Work required —
Copy the listing exactly, leaving out every picture.

Input material —
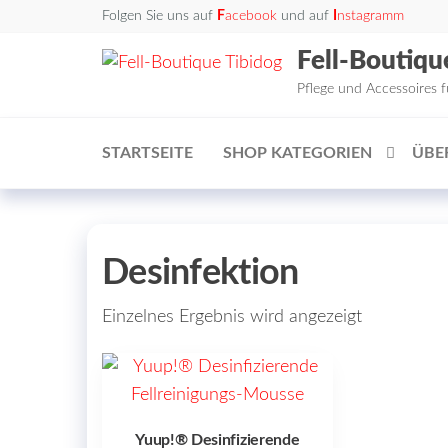
Zum
Folgen Sie uns auf
F
acebook
und auf
I
nstagramm
Inhalt
Fell-Boutiqu
springen
Pflege und Accessoires 
STARTSEITE
SHOP KATEGORIEN
ÜBE
Desinfektion
Einzelnes Ergebnis wird angezeigt
Yuup!® Desinfizierende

Written solution —
Zum
Folgen Sie uns auf
F
acebook
und auf
I
nstagramm
Inhalt
Fell-Boutiqu
springen
Pflege und Accessoires 
STARTSEITE
SHOP KATEGORIEN
ÜBE
Desinfektion
Einzelnes Ergebnis wird angezeigt
Yuup!® Desinfizierende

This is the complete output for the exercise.